I have been finding it hard to compete with high intent keywords with a saturated market. What do you do about the lengthy sales cycle and technical verbiages in your text, b2b saas seo experts?
It's the intent gap. In E-comm, when one types in leather boots, he or she wants to purchase boots. In B2B SaaS, the search query of efficiency software could be a college student doing a paper or a CEO seeking an enterprise product. You waste money on high funnu end traffic which will never convert since those are not the decision makers.
Same here. Frankly speaking, the greatest obstacle is the committee buy-in. You are not only ranking to one individual, but also to the IT guy, CFO, and end-user. All of them employ varying jargon. It's exhausting.
Tell me about it. E-comm is simply upload product, get backlink, sell product. SaaS is write a 4,000-word whitepaper, request a demo signup, wait 9 months to be signed, and discover that they signed a contract with a competitor due to the lack of one integration.

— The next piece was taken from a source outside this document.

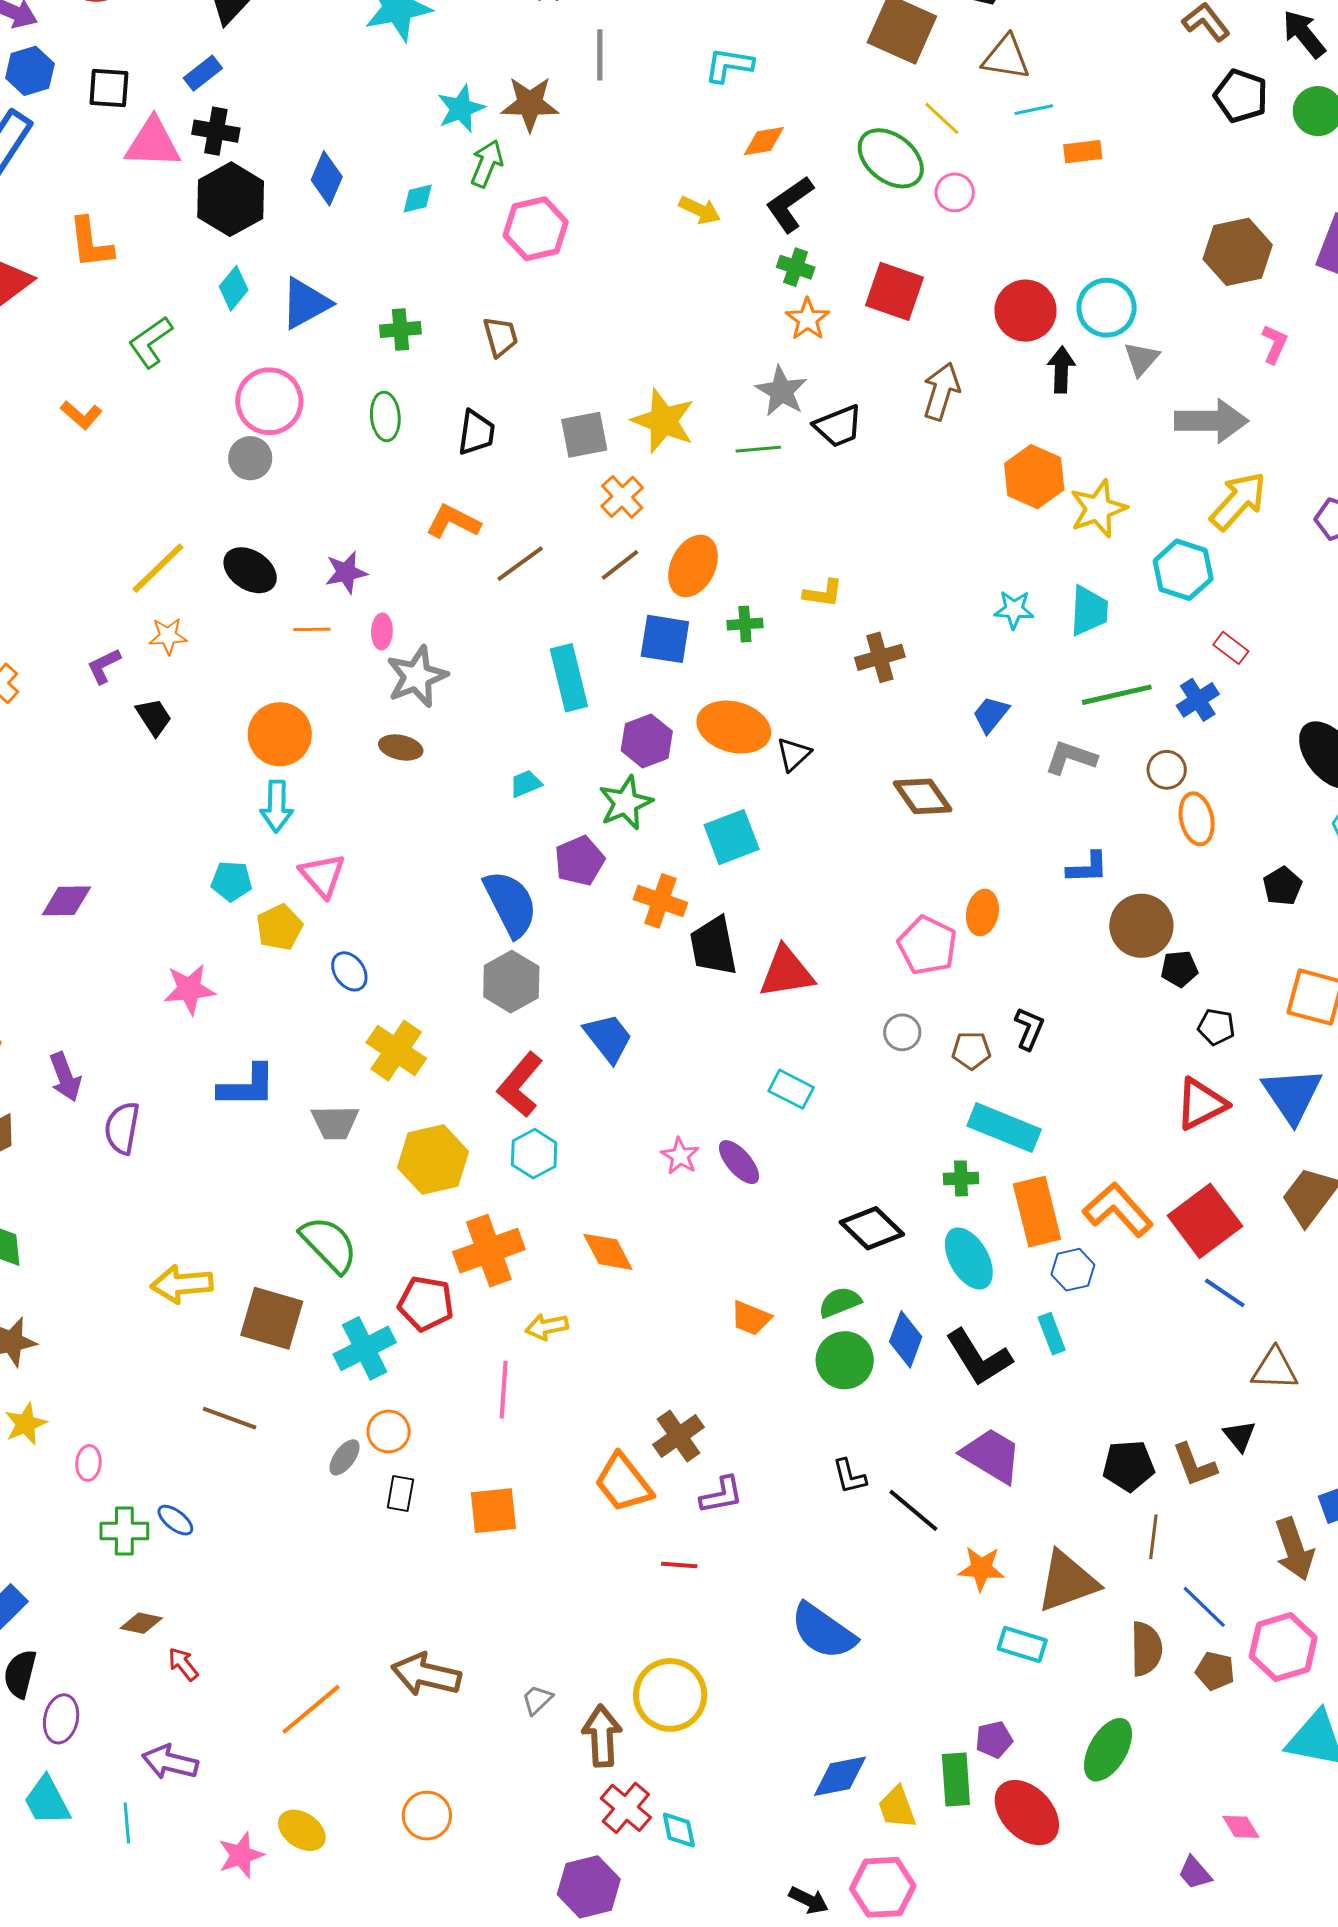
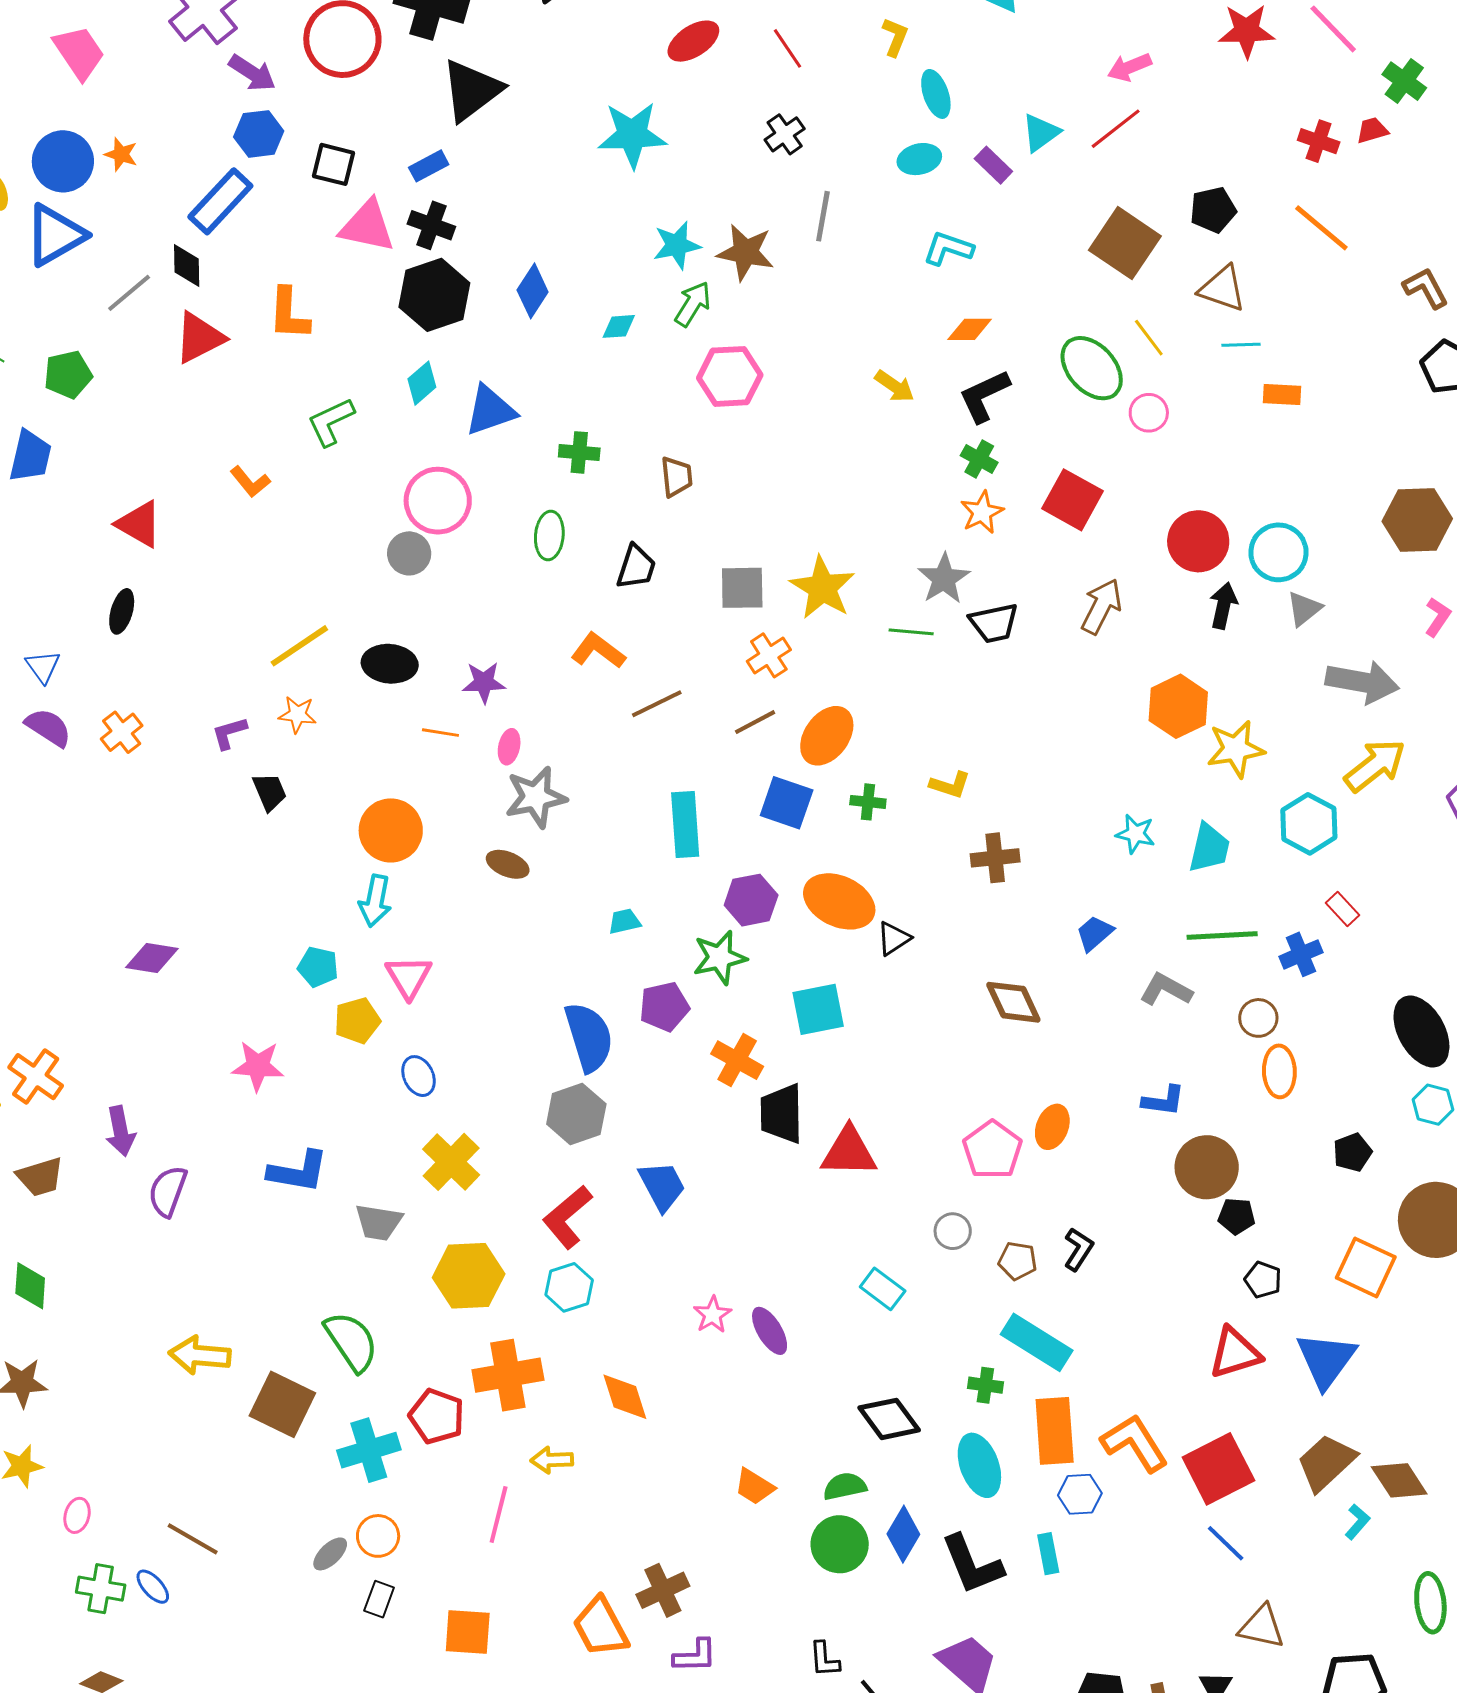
black ellipse: (250, 570) -> (390, 664), turned -38
cyan rectangle: (791, 1089) -> (883, 1289), moved
brown line: (230, 1418) -> (193, 1539), moved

I have discovered that this is best achieved by targeting the pages that say alternative to [Competitor Name] page. It does not consider the common SaaS what is fluff and strikes people at the point when they are becoming annoyed with their existing tool. Regardless of the volume, high intent, and much better conversion.
Have you ever placed a call to the product team? The failure of most SaaS SEO lies in the fact that the writers do not have knowledge of the technicalities. When your writing reads like a piece of AI fluff, the reading CTOs will spring off in half a minute.
It is probably that you are attacking overly general keywords. Get out of chasing after "CRM software" and begin chasing after CRM to mid-sized UK-based dental practices. These riches lie in the niches, particularly when the major players such as HubSpot have taken control of all the generic names.
The sales cycle is the worst part. I’ve started using "assisted conversions" in GA4 to show the bosses that the blog post they hated actually started the journey that led to a $50k contract six months later.
Technical verbiage simply means that we do not know how to tell you simply how we explain our product. When a five year old fails to grasp the value prop, your SEO copy will not work no matter what position you are in.